Several months ago, Werner returned to Costa Rica from the United States to find Bolaños inside of his Hatillo residence.

Werner had been letting Bolaños stay in his guesthouse, after Bolaños claimed to have had problems with his lover.Werner suspects Bolaños stole his keys to enter the house.

Bolaños allegedly threatened to kill Werner if he didn’t leave the house.

“(Bolaños) is back in my house every time I leave, within hours,”Werner said. The Tico Times hasn’t been able to contact Bolaños for comment.

Though Werner bought the house nine years ago, he still hasn’t been awarded a coastal concession, which he applied for in 2001. Gutiérrez said it’s up to the municipality to decide whether to award him a concession.

“The problem is that the constructions shouldn’t exist in the Maritime Zone,” said Osa Mayor Jorge Alberto Cole. “The other problem is that he’s been beaten.”
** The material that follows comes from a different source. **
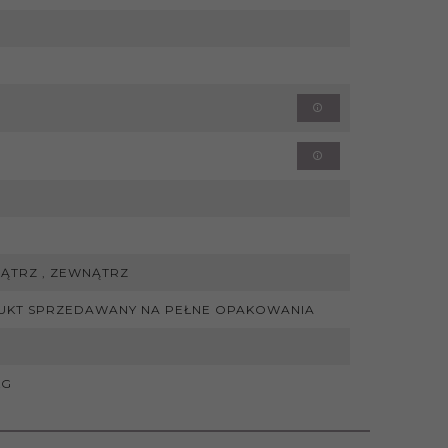
ĄTRZ , ZEWNĄTRZ
UKT SPRZEDAWANY NA PEŁNE OPAKOWANIA
KG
Cole said though Werner may have thought he bought his residence legally, it may be an illegal construction, though he said the municipality is still evaluating the case.

Further complicating the matter, explained Gutiérrez, is that Werner was assaulted in his Hatillo residence but it’s his San Martín de Dominical residence that is allegedly being squatted. The two residences lie in different jurisdictions, so the Quepos and Cortés prosecutor’s offices are trying to coordinate to investigate the squatting case and the beating, which Werner and Gutiérrez suspect are related.

Soon after the confrontation with Bolaños, Werner returned to Costa Rica June 26 to his nearby Hatillo residence and six armed and masked men were inside the house. They kicked Werner, beat him with their pistols and forced his wife Diane, also a U.S. citizen, into the bathtub while demanding she tell them the combination to the couple’s safe. They eventually left along with what Werner estimates was some $80,000 in gold chains, Rolex watches, diamonds and cash. Werner’s wife has been living in the United States since the incident. “She can’t handle the stress,” he said, adding that she has a sensitive medical condition.